Faturamento no país deve crescer 7%

O faturamento da Nestlé do Brasil deve apresentar crescimento de 7% em 2012, em comparação com o ano passado, quando a empresa teve receita de R$ 20,6 bilhões

O faturamento da Nestlé do Brasil deve apresentar crescimento de 7% em 2012, em comparação com o ano passado, quando a empresa teve receita de R$ 20,6 bilhões. “O consumo cresce forte no Brasil e nosso faturamento bruto deve aumentar organicamente este ano”, disse o presidente da empresa, Ivan Zurita, durante coletiva ontem, em São Paulo.
Ele acrescentou que os investimentos da companhia no Brasil em 2012 estão dentro da média anual, que é de cerca de R$ 500 milhões. Zurita citou que “a cada 3% de crescimento real, a Nestlé precisa construir uma nova fábrica”. A companhia de alimentos tem atualmente 31 fábricas no País e a mais recente foi instalada no fim do ano passado, em Três Rios, no Rio de Janeiro.
“Como o consumo vem crescendo forte, nossas fábricas apresentam uma ocupação importante. Ou seja, só para expansão da capacidade, vamos precisar investir R$ 500 milhões”, comentou. Segundo ele, a taxa média de ocupação da empresa está acima de 70%. “Estamos com investimentos pesados no Brasil”, salientou.

Nestlé e Garoto

O presidente da Nestlé abordou, ainda, a compra da Garoto pela Nestlé, que está em julgamento no Conselho Administrativo de Defesa Econômica (Cade), do Ministério da Justiça, há cerca de oito anos. “Estamos na reta final (do julgamento)”, avaliou Zurita.
De acordo com ele, a Garoto tem apresentado bom desempenho, com crescimento. “A Garoto vai bem. Já investimos mais do que pagamos por ela”, informou. De acordo com ele, a Nestlé pagou na ocasião US$ 220 milhões pela empresa do Espírito Santo. Sobre a Garoto, Zurita disse: “investimos em novos equipamentos, são 1 500 funcionários, é a maior pagadora de impostos do Espírito Santo, está totalmente integrada”.
Zurita salientou que não tem um plano B, para eventual rejeição do negócio pelo Cade. “Temos de aguardar. Se for o caso (rejeição), vamos nos sentar e discutir”, afirmou. O importante, conforme ele, é que o tempo tem mostrado que o negócio não foi prejudicial: “o mercado mudou para melhor, estimulando novos concorrentes, como Cacau Show, com mais de mil lojas, e a Kopenhagen, que hoje está em todo o país”, concluiu.

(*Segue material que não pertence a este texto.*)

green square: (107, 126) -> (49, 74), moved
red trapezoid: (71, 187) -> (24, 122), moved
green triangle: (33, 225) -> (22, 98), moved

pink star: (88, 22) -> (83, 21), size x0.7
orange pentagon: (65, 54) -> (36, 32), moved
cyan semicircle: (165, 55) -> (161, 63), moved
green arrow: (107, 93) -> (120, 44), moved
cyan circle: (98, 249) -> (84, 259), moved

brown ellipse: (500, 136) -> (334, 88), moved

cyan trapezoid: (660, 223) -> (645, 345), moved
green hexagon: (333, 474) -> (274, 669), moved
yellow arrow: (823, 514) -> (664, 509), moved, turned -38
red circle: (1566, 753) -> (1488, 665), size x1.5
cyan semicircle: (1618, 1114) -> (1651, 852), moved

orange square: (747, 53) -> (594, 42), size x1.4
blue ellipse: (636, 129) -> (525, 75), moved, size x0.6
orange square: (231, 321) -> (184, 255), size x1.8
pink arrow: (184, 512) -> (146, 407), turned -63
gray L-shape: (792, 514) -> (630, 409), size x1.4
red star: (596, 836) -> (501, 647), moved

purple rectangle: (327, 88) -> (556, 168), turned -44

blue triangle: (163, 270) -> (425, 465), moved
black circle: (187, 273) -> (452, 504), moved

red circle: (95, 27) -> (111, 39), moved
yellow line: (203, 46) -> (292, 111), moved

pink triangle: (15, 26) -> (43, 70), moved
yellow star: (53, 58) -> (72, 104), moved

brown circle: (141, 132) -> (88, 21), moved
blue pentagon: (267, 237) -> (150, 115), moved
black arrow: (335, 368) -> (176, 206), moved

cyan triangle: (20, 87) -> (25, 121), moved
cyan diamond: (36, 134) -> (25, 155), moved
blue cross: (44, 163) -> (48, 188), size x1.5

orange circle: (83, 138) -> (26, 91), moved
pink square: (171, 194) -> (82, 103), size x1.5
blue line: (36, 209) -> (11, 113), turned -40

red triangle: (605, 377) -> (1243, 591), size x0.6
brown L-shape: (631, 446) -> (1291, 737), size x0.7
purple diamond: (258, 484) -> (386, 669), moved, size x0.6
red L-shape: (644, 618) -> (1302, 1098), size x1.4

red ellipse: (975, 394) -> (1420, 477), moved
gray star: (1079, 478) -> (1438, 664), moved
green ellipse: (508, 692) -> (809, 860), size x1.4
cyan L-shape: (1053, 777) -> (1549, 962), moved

Empresa investe R$ 50 milhões em novo produto

A Nestlé do Brasil investiu até o momento cerca de R$ 50 milhões no Duogrão, novo produto lançado ontem em São Paulo. De acordo com a diretora da Unidade de Cafés da empresa, Lilian Miranda, metade desse montante será usada em marketing, em ações em pontos de venda, comunicação pela internet, entre outras mídias tradicionais.
O presidente da Nestlé no Brasil, Ivan Zurita, informou que o crescimento do consumo de café no Brasil tem sido estimulado por inovações, como lançamento de novos produtos. Segundo ele, a meta com o Duogrão é duplicar o consumo no segmento Nescafé, que abrange bebidas à base de café solúvel. Zurita observou que o segmento tem crescido cerca de 6% ao ano, puxado por bebidas à base de Nescafé, como cappuccino.
Questionado sobre dificuldades no relacionamento com fornecedores da matéria-prima por causa da concorrência, Zurita disse que as negociações com os produtores não vão mudar. Ele argumentou que a Nestlé é importante player no Brasil, adquirindo anualmente cerca de 2,5 milhões de sacas de 60 kg do grão, ou próximo de 5% da produção nacional.